Frei: Das ist doch keine Drecksarbeit! Der Selbsthilfeverein Exit ist jetzt 28 Jahre alt. Die Zunahme der Mitgliederzahlen auf heute 54.000 zeigt mir, dass es ein Bedürfnis für unsere Arbeit gibt.
ZEIT: Finden Sie, unsere Gesellschaft gehe heuchlerisch mit dem Tod um?
Frei: Das ist wieder eine Wertung. Aber wir verdrängen den Tod – auch wenn er uns alle ereilen wird. Gleichzeitig ist der medizinische Fortschritt enorm. Es gibt Ärzte, die mir sagen, man werde eines Tages den Krebs überwinden. Dann kommt halt was anderes. Denn irgendwann sterben wir alle. Also wird es Organisationen wie Exit immer brauchen.
ZEIT: Sie haben öffentlich gemacht, dass Ihre Mutter an Alzheimer leidet. Wann ist bei Ihnen die Grenze erreicht, wo Sie sagen: Jetzt könnte Exit meiner Mutter die Leidenszeit verkürzen?

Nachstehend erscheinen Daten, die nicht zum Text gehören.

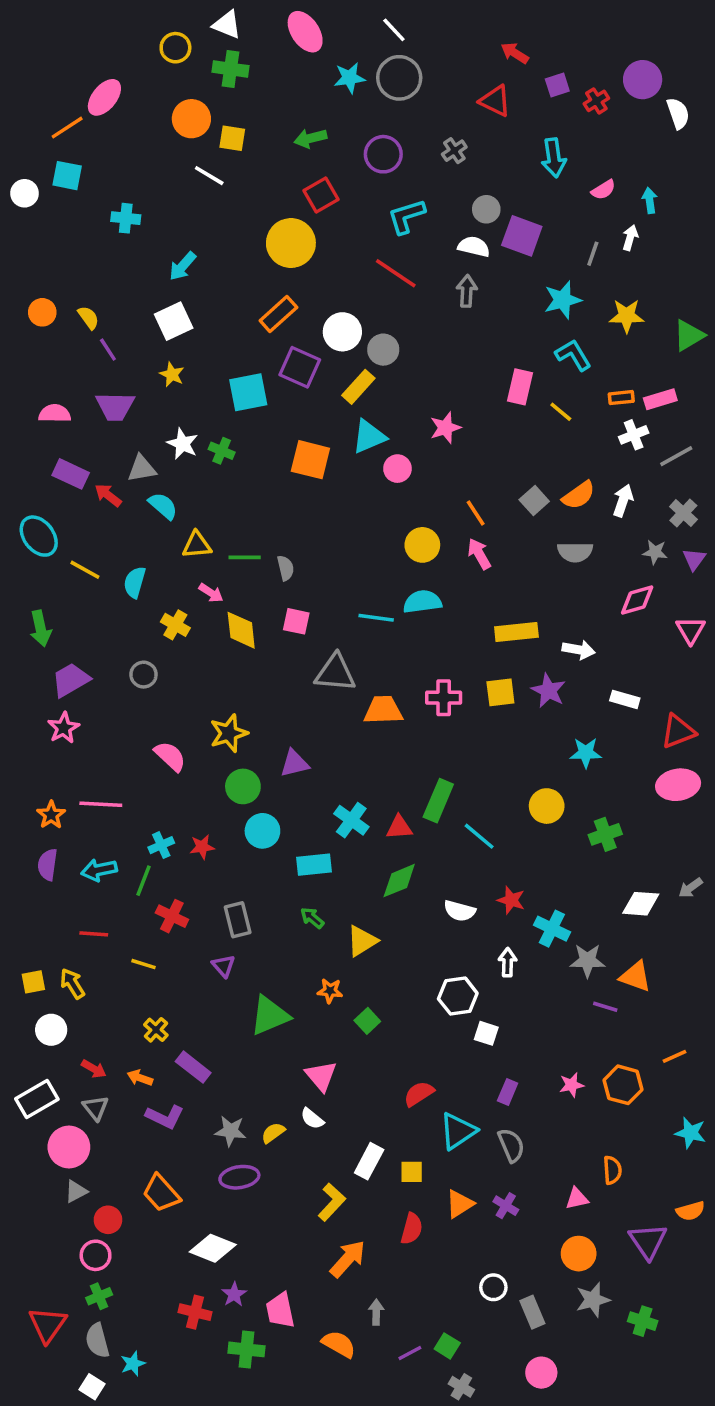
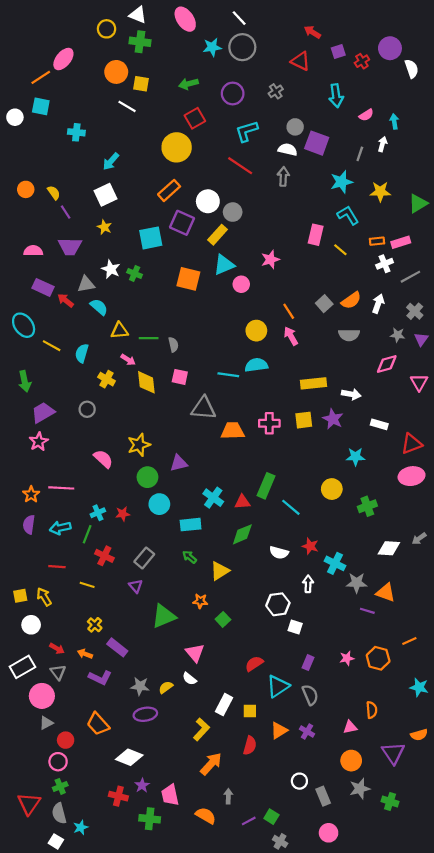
gray rectangle: (238, 920) -> (144, 558), turned 54

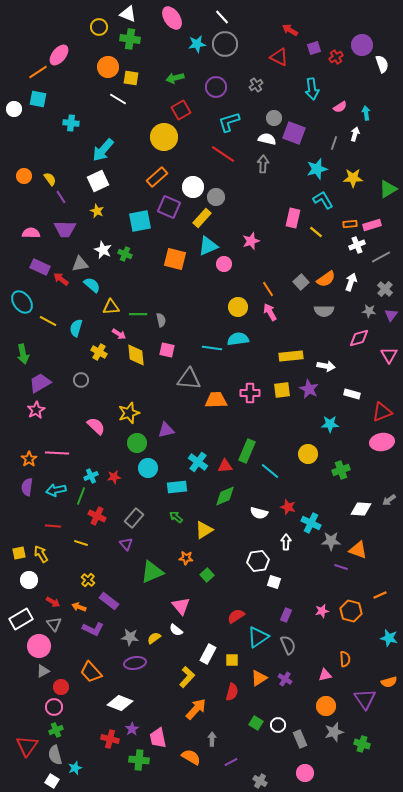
cyan arrow: (111, 161) -> (103, 150), size x1.4
green square: (271, 817) -> (256, 723), moved

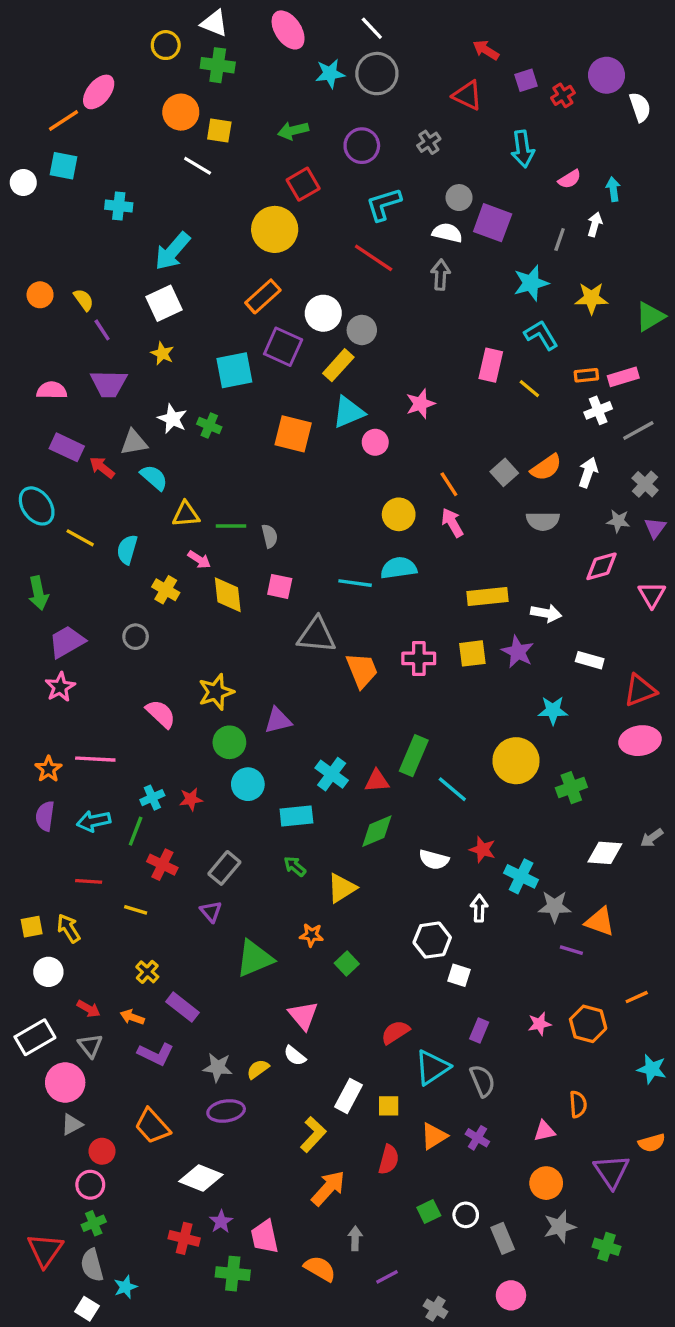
orange trapezoid: (216, 400) -> (362, 670), turned 70
yellow circle: (308, 454) -> (516, 761), size x1.4
green square: (256, 723) -> (429, 1212), turned 32

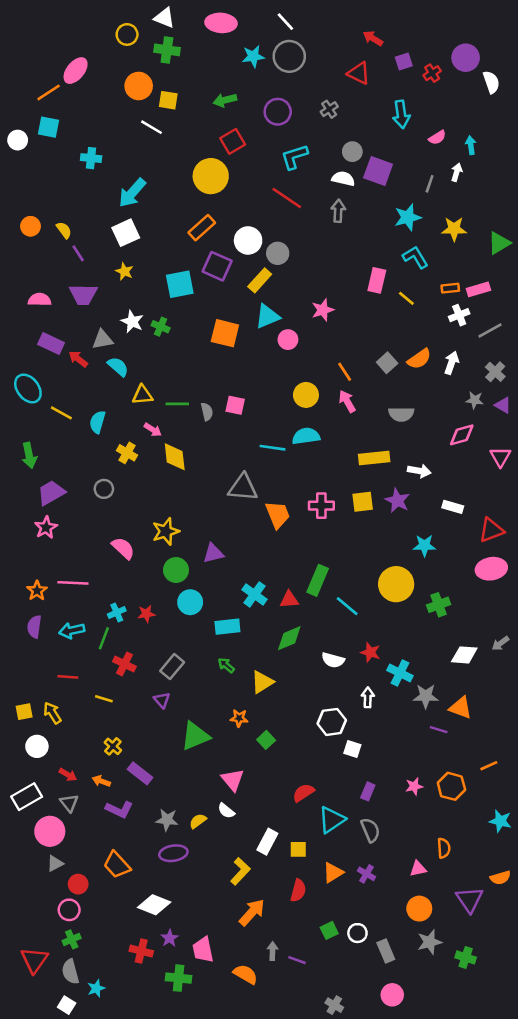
pink ellipse: (288, 30) -> (221, 23), turned -52
gray semicircle: (543, 521) -> (401, 414), moved
purple triangle: (655, 528) -> (503, 405), turned -36
pink square: (280, 586) -> (235, 405), moved
purple line: (387, 1277) -> (297, 960), moved, turned 48

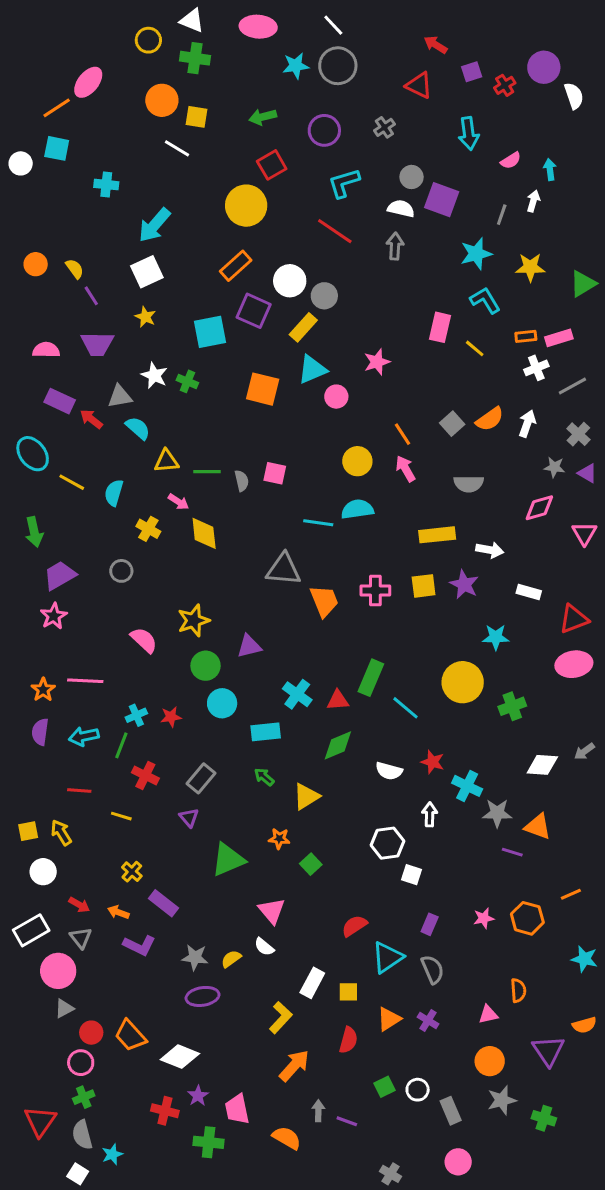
orange trapezoid: (117, 865) -> (130, 1036), moved

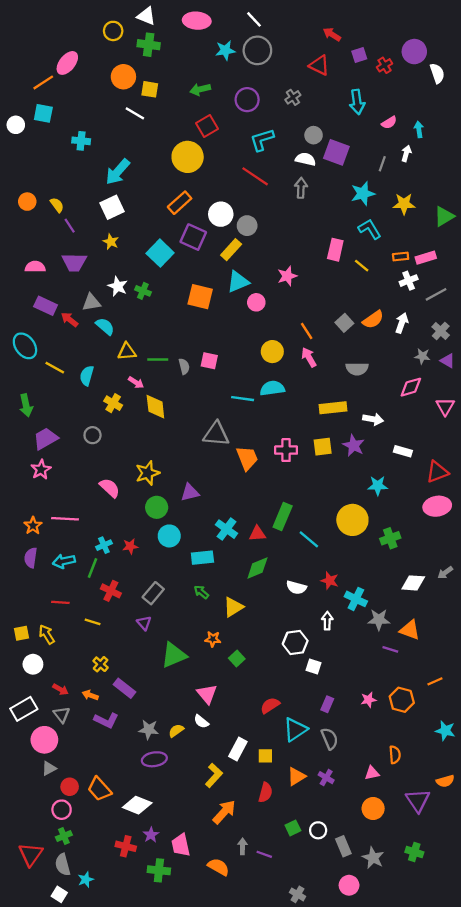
cyan square: (210, 332) -> (160, 253), turned -35
gray star: (502, 1100) -> (373, 858), moved, turned -30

Frei: Sie hatte ganz tolle Jahre, auch dank Medikamenten. Jetzt ist sie in einem Pflegeheim, wo sie sich wohl fühlt. Aber es gibt Momente, in denen sie merkt, dass etwas nicht stimmt. Das ist sehr schwierig.
ZEIT: Was können Sie tun?
Frei: Ich nehme ihr alles ab, was möglich ist. Aber das langsame Sterben kann ich ihr nicht abnehmen. Sie ist zwar Exit-Mitglied, aber Sterbehilfe war für sie kein Thema, als sie noch urteilsfähig war. Und deshalb ist es auch für mich kein Thema. Für mich selbst aber weiß ich jetzt: Sollte ich je an Alzheimer erkranken, werde ich meinem Leben ein Ende setzen.
ZEIT: Wie ertragen Sie das Schicksal Ihrer Mutter?
Frei: Das tut sehr weh. Aber der Mensch wächst auch an dem, was nicht schön ist.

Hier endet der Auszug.